Schenectady County

The 9/11 message: Never forget (with photo gallery)

Every person who took the microphone Tuesday night asked the crowd to never forget. Every year on Se
PHOTOGRAPHER:

Every person who took the microphone Tuesday night asked the crowd to never forget. Every year on Sept. 11, the plea is echoed on billboards, on the radio, on TV, at local ceremonies, in the newspaper, on pins, trinkets and flags.

So on each anniversary of the terror attacks that occurred what now seems a distant 11 years ago, Steven Cafiero Sr. says aloud what a lot of us can’t bear to relive.

This is how he makes people remember: He puts his reading glasses on, and he starts: “Sept. 11, 2001. It arrived at midnight and had just begun.”

For 13 minutes and 33 seconds, the Glenville man stood before a glistening Mohawk River on Tuesday evening and recited a poem. The crowd that shows up at the Water’s Edge Lighthouse Restaurant & Inn — where a mangled steel girder from the World Trade Center stands tall as a 9/11 memorial — grows smaller each year.

It’s Cafiero’s sixth time reciting the poem, a blunt narration that encapsulates each excruciating moment of the attacks, from the moment the planes hit the towers to the men and women who jumped hundreds of feet to their deaths.

His intonation is spot on. But then, his voice choking, he gets to the last line, and the crowd learns why Cafiero wants so badly for people to remember:

“Sept. 11, 2001, is also the day I lost my own son.”

More than 100 people gathered for the Water’s Edge Lighthouse sixth annual memorial ceremony. Firefighters and police officers from Schenectady, Glenville, Niskayuna and Colonie stood at attention. Al fresco diners remained seated after their meals. Community leaders and local politicians appeared reflective.

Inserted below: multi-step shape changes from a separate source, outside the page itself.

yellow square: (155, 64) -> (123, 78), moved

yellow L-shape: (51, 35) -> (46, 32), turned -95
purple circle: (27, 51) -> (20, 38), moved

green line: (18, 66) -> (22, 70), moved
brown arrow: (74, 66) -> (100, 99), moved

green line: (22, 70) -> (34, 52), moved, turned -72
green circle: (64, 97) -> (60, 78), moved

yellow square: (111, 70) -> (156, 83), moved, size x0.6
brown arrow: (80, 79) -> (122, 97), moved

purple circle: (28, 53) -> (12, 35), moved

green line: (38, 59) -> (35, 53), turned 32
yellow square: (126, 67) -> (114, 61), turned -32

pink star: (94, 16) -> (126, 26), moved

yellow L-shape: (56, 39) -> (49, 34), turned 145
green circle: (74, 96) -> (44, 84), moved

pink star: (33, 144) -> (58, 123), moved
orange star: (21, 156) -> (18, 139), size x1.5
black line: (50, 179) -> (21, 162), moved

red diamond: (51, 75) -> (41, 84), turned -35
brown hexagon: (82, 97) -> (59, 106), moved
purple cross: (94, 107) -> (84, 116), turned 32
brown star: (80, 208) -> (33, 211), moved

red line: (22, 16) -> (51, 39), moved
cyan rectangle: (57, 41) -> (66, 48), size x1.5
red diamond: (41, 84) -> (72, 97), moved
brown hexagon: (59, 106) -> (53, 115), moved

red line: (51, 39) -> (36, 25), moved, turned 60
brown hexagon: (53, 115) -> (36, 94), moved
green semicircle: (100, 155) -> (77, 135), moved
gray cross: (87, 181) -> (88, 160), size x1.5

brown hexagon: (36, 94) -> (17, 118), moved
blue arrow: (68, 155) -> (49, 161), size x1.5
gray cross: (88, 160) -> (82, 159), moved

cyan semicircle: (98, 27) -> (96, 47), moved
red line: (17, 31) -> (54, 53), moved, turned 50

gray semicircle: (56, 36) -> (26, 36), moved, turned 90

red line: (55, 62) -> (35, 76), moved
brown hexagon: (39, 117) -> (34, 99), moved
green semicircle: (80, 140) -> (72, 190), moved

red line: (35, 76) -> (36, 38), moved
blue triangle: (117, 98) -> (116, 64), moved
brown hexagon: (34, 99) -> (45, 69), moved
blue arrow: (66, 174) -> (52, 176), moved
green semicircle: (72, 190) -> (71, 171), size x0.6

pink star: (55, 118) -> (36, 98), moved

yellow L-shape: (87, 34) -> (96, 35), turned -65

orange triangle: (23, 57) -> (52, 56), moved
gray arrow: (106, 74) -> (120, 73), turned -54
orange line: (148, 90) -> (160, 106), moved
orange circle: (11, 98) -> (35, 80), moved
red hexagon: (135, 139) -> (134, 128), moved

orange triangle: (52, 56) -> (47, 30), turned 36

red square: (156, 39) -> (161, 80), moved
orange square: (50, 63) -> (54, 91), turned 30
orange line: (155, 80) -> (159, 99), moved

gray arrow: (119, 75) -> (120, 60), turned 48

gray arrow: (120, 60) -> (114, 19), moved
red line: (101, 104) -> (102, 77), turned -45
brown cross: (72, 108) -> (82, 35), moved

As Cafiero removed his reading glasses, a quiet melody rose from the crowd. It was one man singing “God Bless America.” Seconds later, the whole crowd was singing, and soon after, veterans were standing and waving flags.

The scene before Cafiero made him smile, his eyes rimmed with tears.

Niskayuna

Earlier Tuesday, Charlie Friderici couldn’t help but notice the sky.

It was blue, clear and peaceful, just like that morning 11 years ago that started the same way, but quickly turned anything but peaceful.

Friderici, a past chief for Niskayuna Fire District 2, spoke Tuesday morning at Niskayuna’s remembrance ceremony, held at the flag poles at Town Hall, one of many such ceremonies held around the region and country to remember the sacrifices and losses of that day.

“We’re here to remember what happened on Sept. 11, 2001,” Friderici told gathered firefighters, police, paramedics and others. “We’re here to remember the sacrifices that were made by emergency service people, by civilians, by brave souls all around.

“We’re here to remember the innocent lives lost in moments that must have been sheer terror.”

Friderici spoke along with local clergy at a ceremony where the centerpiece was the traditional 5-5-5-5 firemen’s bell signal. Four times a firemen’s bell was rung five times, honoring those lost.

The signal is a call to lower flags to half staff, something done after the ringing. It is also a signal that firefighters know means one of their own has died, Friderici told those present.

Leaning in front of the stand holding the bell was a newspaper page mounted on a card, yellowed with age.

The page, printed weeks after the attacks, showed photos of the fallen firefighters lost or then still missing, with the headline, “Forever Heroes.”

The page belongs to Robert Saltzman, a retired firefighter/paramedic from Niskayuna District 1. Afterward, Saltzman said the page normally hangs on his wall at home, but he brought it with him for Tuesday’s ceremony.

“The fact is, these guys were doing what everybody here does, just on a different scale,” said Saltzman, whose son is now a paramedic with the Fire Department of New York. “They got an alarm and responded to that alarm.”

Friderici has worked to organize the Niskayuna ceremony every year since the attacks. As the years go by, he said it’s important to come back every Sept. 11 and remember.

“I think it’s important to remember it every year because if you start to go every five, 10 or 15, then I think people forget,” he said. “They forget how close this was to us.

“The people who lost a family member or a friend won’t, but I think the public needs to know that this is still real and everything that we’re doing today was shaped by 11 years ago.”